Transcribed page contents
= Beginning of Section =

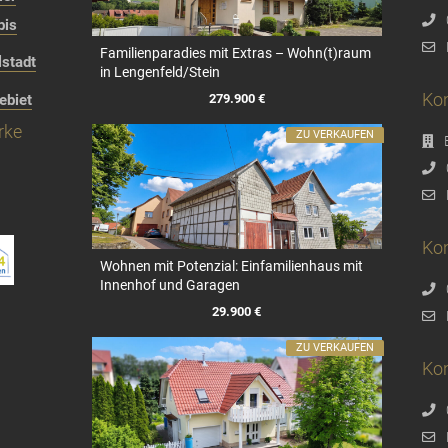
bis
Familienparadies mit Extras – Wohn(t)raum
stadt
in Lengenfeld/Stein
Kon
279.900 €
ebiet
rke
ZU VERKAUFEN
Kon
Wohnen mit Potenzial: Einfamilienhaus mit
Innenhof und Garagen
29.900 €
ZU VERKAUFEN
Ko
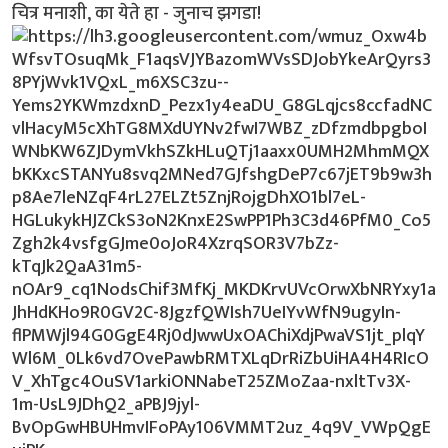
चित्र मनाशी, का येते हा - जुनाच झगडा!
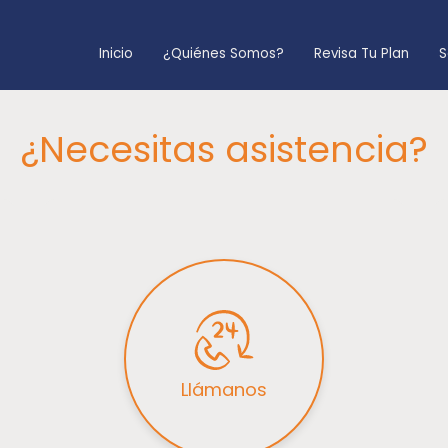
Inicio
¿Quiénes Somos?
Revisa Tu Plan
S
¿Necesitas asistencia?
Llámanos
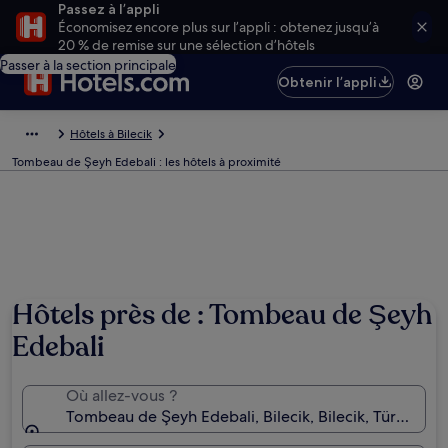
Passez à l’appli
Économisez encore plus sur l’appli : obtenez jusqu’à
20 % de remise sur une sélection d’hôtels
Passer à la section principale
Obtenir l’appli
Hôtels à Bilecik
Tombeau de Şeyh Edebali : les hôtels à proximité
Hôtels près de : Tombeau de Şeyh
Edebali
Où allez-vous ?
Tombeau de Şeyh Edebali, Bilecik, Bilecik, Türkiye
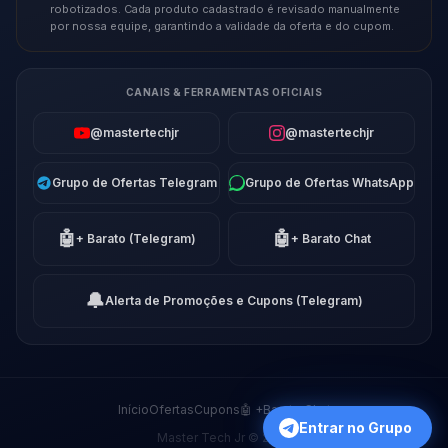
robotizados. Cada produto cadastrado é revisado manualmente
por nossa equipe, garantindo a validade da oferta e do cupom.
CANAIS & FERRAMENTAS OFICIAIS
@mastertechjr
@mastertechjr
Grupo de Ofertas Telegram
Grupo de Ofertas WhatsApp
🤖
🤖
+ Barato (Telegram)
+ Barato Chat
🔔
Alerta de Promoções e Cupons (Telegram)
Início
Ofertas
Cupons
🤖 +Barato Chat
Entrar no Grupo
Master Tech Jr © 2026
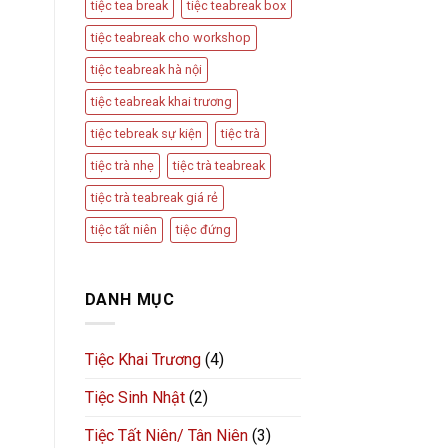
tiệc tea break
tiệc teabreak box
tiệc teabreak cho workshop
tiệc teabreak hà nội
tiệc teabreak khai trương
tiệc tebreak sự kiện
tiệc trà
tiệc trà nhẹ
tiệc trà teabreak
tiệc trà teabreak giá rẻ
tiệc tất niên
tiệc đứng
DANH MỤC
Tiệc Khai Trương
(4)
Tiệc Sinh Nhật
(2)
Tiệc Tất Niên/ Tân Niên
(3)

= End of Section =

** Task goal **
Determine the number of lines in the data that include the string "Edebali". Only that number belongs in the answer.

** Completed task **
3